Comments interspersed

On 4/3/25 07:37, Timothy Collinson - timothy.collinson at port.ac.uk
(via tml list) wrote:
> <snip>
>
> What caught my attention, however, was an article on Compact Atomic
> Clocks which revealed that (at the time) they could be accurate to one
> second in 100 million years BUT require a 3m tall vacuum vessel as
> well as extensive electronics racks and optoelectronics components to
> coll the atoms down to micro-Kelvin temperatures.
Guessing from context it's "to _cool_ the atoms down..." ?
>
> However, lower accuracy (1 second in 30,000 years) commercial caesium
> and rubidium clocks had been developed which could typically be housed
> within a 500 x 500 x 130 mm rack-mountable enclosure with thermal
> rather than cold atoms.

>
> And "the last few years" have seen the emergency of chip-scale atomic
> clocks that can fit in a matchbox with a core 'physics package' of
> less than 1cm^3 - accuracy: 1 second in 300 years.
>
> No doubt things have moved on in the last 12 years although I've not
> had time to look at where they are now.
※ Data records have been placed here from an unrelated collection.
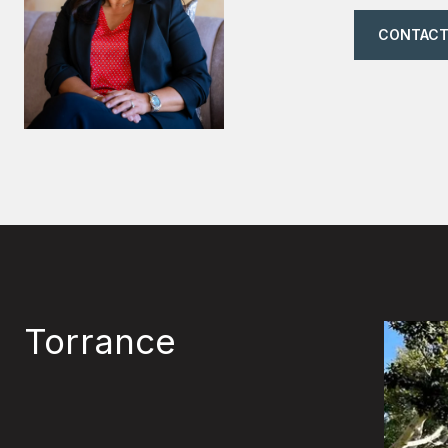
CONTACT
Torrance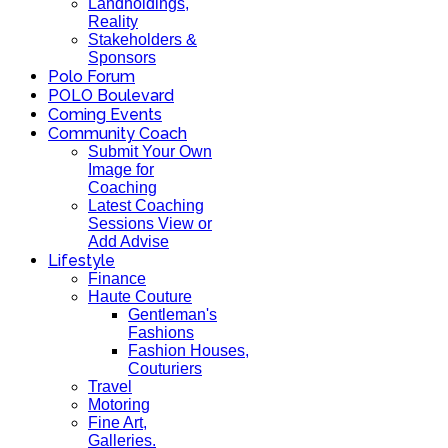
Landholdings,
Reality
Stakeholders &
Sponsors
Polo Forum
POLO Boulevard
Coming Events
Community Coach
Submit Your Own
Image for
Coaching
Latest Coaching
Sessions View or
Add Advise
Lifestyle
Finance
Haute Couture
Gentleman's
Fashions
Fashion Houses,
Couturiers
Travel
Motoring
Fine Art,
Galleries.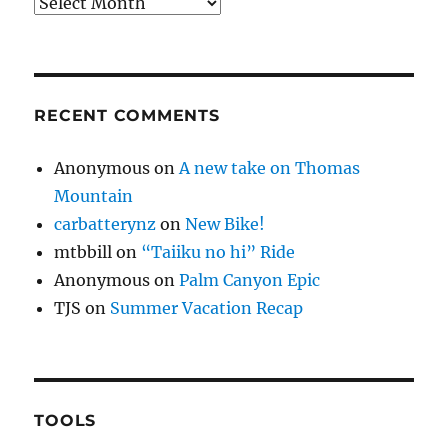
Archives
RECENT COMMENTS
Anonymous
on
A new take on Thomas
Mountain
carbatterynz
on
New Bike!
mtbbill
on
“Taiiku no hi” Ride
Anonymous
on
Palm Canyon Epic
TJS
on
Summer Vacation Recap
TOOLS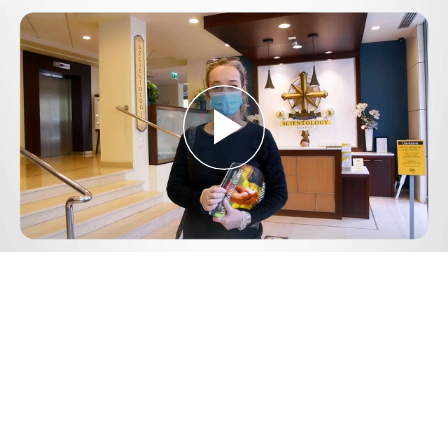
Play
Video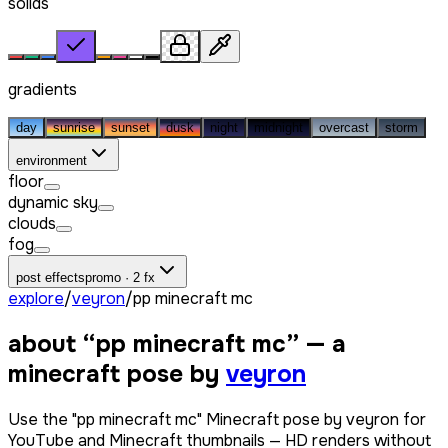
solids
gradients
day
sunrise
sunset
dusk
night
midnight
overcast
storm
environment
floor
dynamic sky
clouds
fog
post effects
promo · 2 fx
explore
/
veyron
/
pp minecraft mc
about “
pp minecraft mc
” — a
minecraft pose by
veyron
Use the "pp minecraft mc" Minecraft pose by veyron for
YouTube and Minecraft thumbnails — HD renders without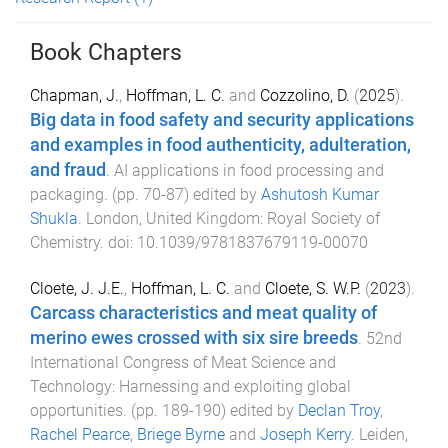
Book Chapters
Chapman, J.
,
Hoffman, L. C.
and
Cozzolino, D.
(
2025
).
Big data in food safety and security applications
and examples in food authenticity, adulteration,
and fraud
.
AI applications in food processing and
packaging
. (pp.
70
-
87
) edited by
Ashutosh Kumar
Shukla
.
London, United Kingdom
:
Royal Society of
Chemistry
. doi:
10.1039/9781837679119-00070
Cloete, J. J.E.
,
Hoffman, L. C.
and
Cloete, S. W.P.
(
2023
).
Carcass characteristics and meat quality of
merino ewes crossed with six sire breeds
.
52nd
International Congress of Meat Science and
Technology: Harnessing and exploiting global
opportunities
. (pp.
189
-
190
) edited by
Declan Troy
,
Rachel Pearce
,
Briege Byrne
and
Joseph Kerry
.
Leiden,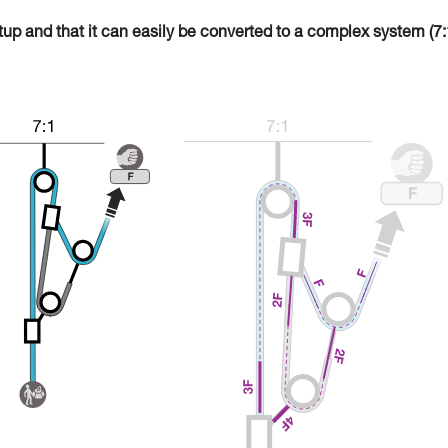
tup and that it can easily be converted to a complex system (7: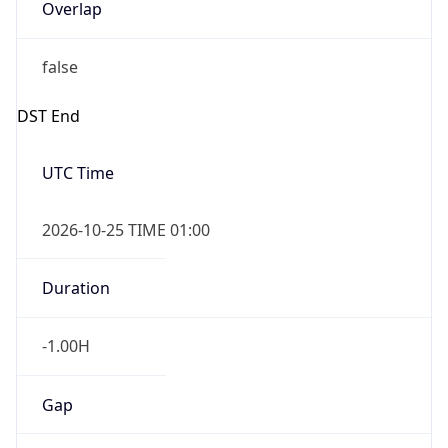
Overlap
false
DST End
UTC Time
2026-10-25 TIME 01:00
Duration
-1.00H
Gap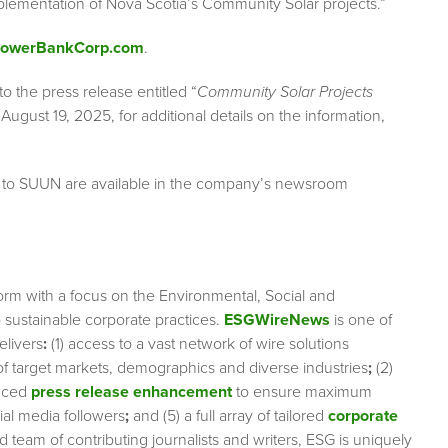
lementation of Nova Scotia’s Community Solar projects.”
/PowerBankCorp.com
.
to the press release entitled “
Community Solar Projects
August 19, 2025, for additional details on the information,
g to SUUN are available in the company’s newsroom
orm with a focus on the Environmental, Social and
sustainable corporate practices.
ESGWireNews
is one of
elivers
:
(1) access to a vast network of wire solutions
 of target markets, demographics and diverse industries
;
(2)
nced
press release enhancement
to ensure maximum
cial media followers
;
and (5) a full array of tailored
corporate
team of contributing journalists and writers, ESG is uniquely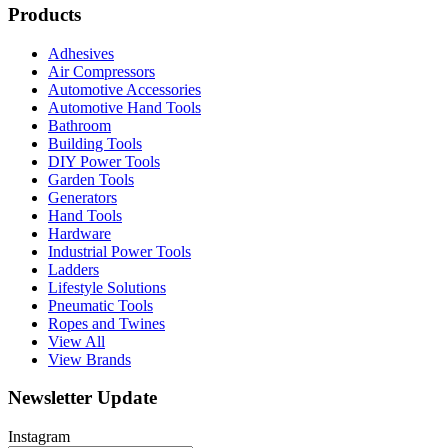
Products
Adhesives
Air Compressors
Automotive Accessories
Automotive Hand Tools
Bathroom
Building Tools
DIY Power Tools
Garden Tools
Generators
Hand Tools
Hardware
Industrial Power Tools
Ladders
Lifestyle Solutions
Pneumatic Tools
Ropes and Twines
View All
View Brands
Newsletter Update
Instagram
Like so? https://www.ingenia.org.uk/articles/compact-atomic-clocks/

Changes look to have mainly been increased frequency stability and
holdover  - this one https://www.sparkfun.com/atomic-clock.html,
although no longer in stock,  seems to be in the range of 1 second in
3,000 years.

>
> But it did occur to me that perhaps Traveller computers are
> (notoriously) large because, amongst other things, they need to
> contain a really accurate clock.
>
> For:
> - navigation obviously, but also
> - financial transactions (perhaps you can only 'carry' Credits if
> you've got a sufficiently powerful (i.e. large) clock)
> - flexible networks (field networks for combat)
> - secure comms
> - efficient comms
> - sensors
>    (see box on p.27)
>
That actually circles back to having a high-precision time reference
enabling (or, practically, required for) those things.
Especially in TU where the time in-jump can vary between onboard and
offboard observers (eg the _Bangers and Mash_ takes 7 days on the dot
according to its internal clocks, but 8 days 2 hours according to
difference between last starport time received before jump and first
starport time received afterwards), how frequently do ships synchronise
(or "discipline") their onboard clocks with eg starport clocks?
How do different star systems synchronise their clocks to some Polity
Standard Time?

I suspect the required precision would be at least as high as modern-day
- where the atomic clocks on NAVSTAR satellites (and, I presume other
satnav systems) are corrected to run at (frinstance) 10 Mhz _from the
reference frame of the ground_ - onboard, it's something like (I think)
a few Hz greater (making NAVSTAR et al great, and continuing, tests of
general relativity).  This would be purely for worldbuilding, but
general-relativistic timing corrections would not be trivial to work out
between systems with a 2 week ping time.

However, if accurate to second-per-millennium clocks are _commercially_
available _now_, would that be good enough for C57 civilian traffic
traipsing through the main routes of charted space (or C22 civilian
traffic traipsing around the main routes of Ushuggi), syncing up during
starport visits?
That caesium clock you mentioned occupies 0.04 cubic metres - or less
than 0.004 dtons.  With (I _think_) costs of ~50k USD each _now_, that's
what, 60k CrImp for three (WHAT DO when two clocks aboard ship
disagree?), taking up three-fifths of sod-all space?  Compared to the
cost of even a Scout ship, that's epsilon.

I lean towards the option taken in GT: Interstellar Wars, where most of
the volume of a Traveller "computer" is taken up by stuff not subject to
Moore's law - stuff like sensors, governed by more mundane things like
the laws of physics.
As computronium _is_ subject to Moore's Law (or something like it), I'm
not seeing how financial transactions would _require_ a beefy computer.

Could you expand more on secure/efficient comms?